◆ EXERCISE INSTRUCTIONS ◆
Beginning at the line that contains "having administered over 20,000 infusions", repeat every line of the listing exactly through the final one.

BEGIN GIVEN ENTRIES

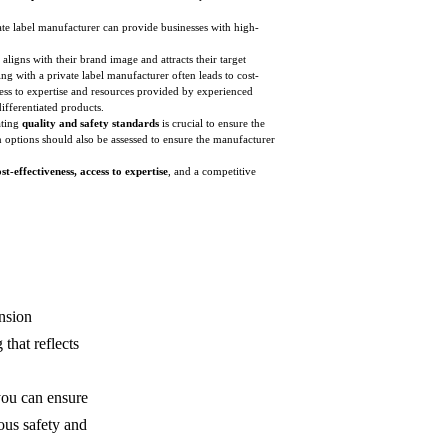
ate label manufacturer can provide businesses with high-
 aligns with their brand image and attracts their target
g with a private label manufacturer often leads to cost-
cess to expertise and resources provided by experienced
ifferentiated products.
ating
quality and safety standards
is crucial to ensure the
 options should also be assessed to ensure the manufacturer
t-effectiveness, access to expertise
, and a competitive
ension
that reflects
you can ensure
ous safety and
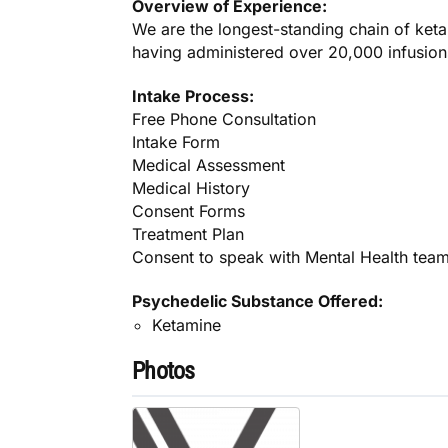
Overview of Experience:
We are the longest-standing chain of keta
having administered over 20,000 infusions
Intake Process:
Free Phone Consultation
Intake Form
Medical Assessment
Medical History
Consent Forms
Treatment Plan
Consent to speak with Mental Health tea
Psychedelic Substance Offered:
Ketamine
Photos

END GIVEN ENTRIES

◆ REPLY TO THE EXERCISE ◆
having administered over 20,000 infusions
Intake Process:
Free Phone Consultation
Intake Form
Medical Assessment
Medical History
Consent Forms
Treatment Plan
Consent to speak with Mental Health tea
Psychedelic Substance Offered:
Ketamine
Photos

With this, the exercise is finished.